Старый армянин все знал, но спорил по старому торговому обычаю. Вдруг он сказал:
– Может, ее спрячем, а потом продадим какому-нибудь баши?
– Нет, – ответил Ибрагим. – Я уже думал над этим. Мы ее подольше попрячем… А потом я сам ее повезу на продажу.
– Почему это ты сам?
– Потому, что я надеюсь ее пристроить в какой-нибудь гарем, возможно даже к кому-то из дефтердаров: это для нас лучше, чем баши. Кто знает, какую она нам прибыль принесет.
– Лучше без приключений! А то пока она добьется дружбы какой-то жены большого господина, нас уже в живых не будет.
– Не мы, так наши дети живы будут!
К этому старый армянин прислушался. Он немного подумал и сказал:
– Хорошо, повезем ее завтра в Кафу. Но я за то, чтобы ее поскорее продать. Нельзя такой товар долго держать!
– Посмотри, посмотрим!
– А сколько ты дал за нее?
Старый Ибрагим назвал цену – и началась свара!

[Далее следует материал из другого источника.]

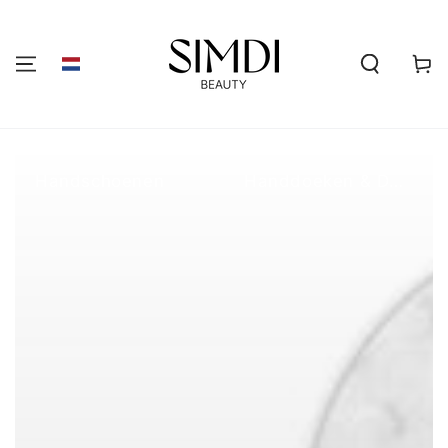
GA NAAR DE
INHOUD
Winkelwa
Handschoenen
Handdoeken & Doekjes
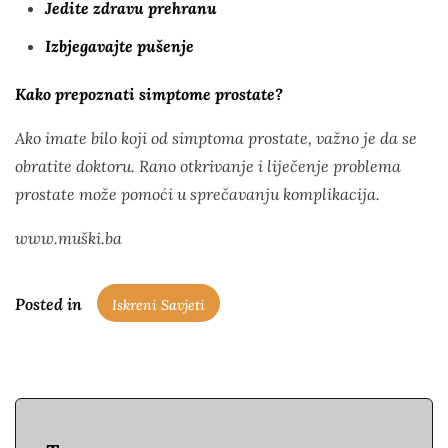
Jedite zdravu prehranu
Izbjegavajte pušenje
Kako prepoznati simptome prostate?
Ako imate bilo koji od simptoma prostate, važno je da se
obratite doktoru. Rano otkrivanje i liječenje problema
prostate može pomoći u sprečavanju komplikacija.
www.muški.ba
Posted in
Iskreni Savjeti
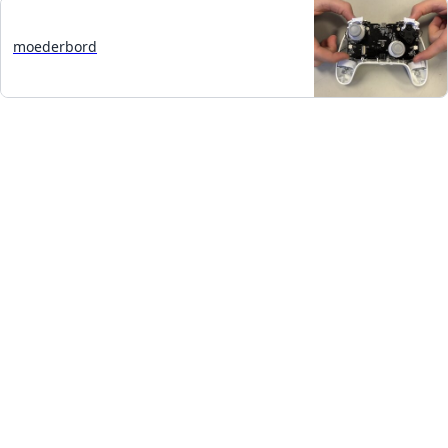
moederbord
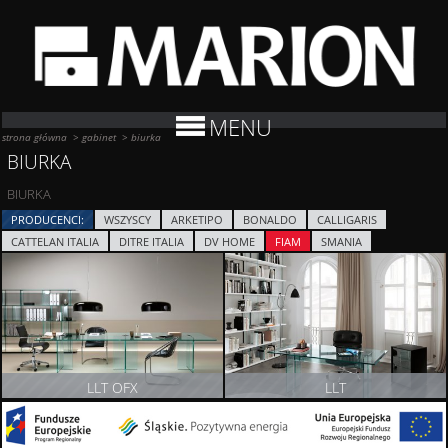
MENU
strona główna
>
gabinet
>
biurka
BIURKA
BIURKA
PRODUCENCI:
WSZYSCY
ARKETIPO
BONALDO
CALLIGARIS
CATTELAN ITALIA
DITRE ITALIA
DV HOME
FIAM
SMANIA
LLT OFX
LLT
ZOBACZ PRODUKT
ZOBACZ PRODUKT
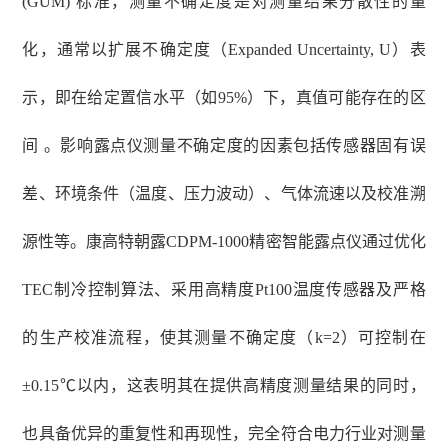
(GUM) 标准，测量不确定度是对测量结果分散性的量
化，通常以扩展不确定度（Expanded Uncertainty, U）表
示，即在给定置信水平（如95%）下，真值可能存在的区
间 。影响露点仪测量不确定度的因素包括传感器固有误
差、环境条件（温度、压力波动）、气体流速以及校准溯
源性等。康高特朝露CDPM-1000精密智能露点仪通过优化
TEC制冷控制算法、采用高精度Pt100温度传感器及严格
的生产校准流程，使其测量不确定度（k=2）可控制在
±0.15℃以内，这表明其在提供高精度测量结果的同时，
也具备优异的重复性和再现性，完全符合电力行业对测量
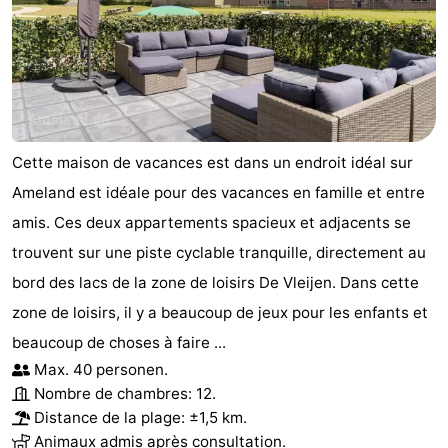
Cette maison de vacances est dans un endroit idéal sur
Ameland est idéale pour des vacances en famille et entre
amis. Ces deux appartements spacieux et adjacents se
trouvent sur une piste cyclable tranquille, directement au
bord des lacs de la zone de loisirs De Vleijen. Dans cette
zone de loisirs, il y a beaucoup de jeux pour les enfants et
beaucoup de choses à faire ...
Max. 40 personen.
Nombre de chambres: 12.
Distance de la plage: ±1,5 km.
Animaux admis après consultation.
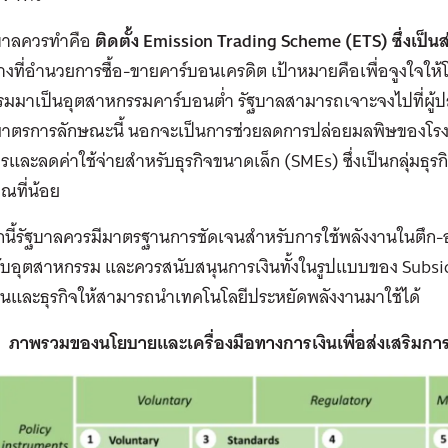
รัฐบาลควรทำคือ
ติดตั้ง Emission Trading Scheme (ETS) ซึ่งเป็น
างที่อำนวยการซื้อ-ขายคาร์บอนเครดิต เป้าหมายคือเพื่อจูงใจให
มมาเป็นอุตสาหกรรมคาร์บอนต่ำ รัฐบาลสามารถเจาะจงไปที่ผู้ป
าตรการลักษณะนี้ นอกจะเป็นการช่วยลดการปล่อยมลพิษของโรง
ารและลดค่าใช้จ่ายสำหรับธุรกิจขนาดเล็ก (SMEs) ซึ่งเป็นกลุ่มธุร
ณที่น้อย
ี้รัฐบาลควรมีมาตรฐานการชัดเจนสำหรับการใช้พลังงานในตึก-อา
บอุตสาหกรรม และควรสนับสนุนการเงินทั้งในรูปแบบของ Subsidie
อนและธุรกิจให้สามารถนำเทคโนโลยีประหยัดพลังงานมาใช้ได้
ภาพรวมของนโยบายและเครื่องมือทางการเงินเพื่อส่งเสริมการ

Настя не понимала их, только догадывалась, что попала не в самое тяжелое положение, и что оба купца заботятся о том, чтобы ее подороже продать. Когда она смотрела на них, она была рада, что не попалась в руки полудиких татарских разбойников и торговцев живым товаром, которые разобрали ее товарок.
Армянин не переставая спорил с Ибрагимом, открыл двери и позвал невольницу. Не нужно было долго звать ее, ведь она подслушивала за дверью. Он жестом показал ей комнату с решетками на окнах, где уже сидели другие невольницы. По их лицам было видно, что их тоже недавно привели сюда.
Служанка, приведшая Настю, сказала ей лишь одно слово:
– Кафе! – И показала рукой вдаль.
Настенька осталась с подругами по несчастью. Найти с ними общий язык она не могла. Страшно утомилась под напором мыслей и с молитвой на устах. Разбудили ее только к вечеру.
Проглотила кусочек коржика, запила молоком и снова заснула.
Утром, проснувшись, увидела она во дворе запряженную татарскую телегу и обоих своих хозяев, готовых к путешествию. Ее закутали в какие-то старые лохмотья и посадили на воз.
Оливковыми рощами и дубравами ехали они к прекрасным горам, где на вершинах расположились вечнозеленые хвойные деревья и кустарники. На их склонах виднелись виноградники и сады с олеандрами, магнолиями, тюльпанами, миртами, мимозами и гранатами. На синем фоне дневного неба слегка колыхались короны кипарисов и лаврового дерева. По дороге мелькали чудесные разломы разноцветного мрамора и целые вереницы возов, везущих соль. Красота дивной крымской природы отрывала мысли молодой невольницы от печальной действительности и неясного будущего. Красота природы успокаивала ее.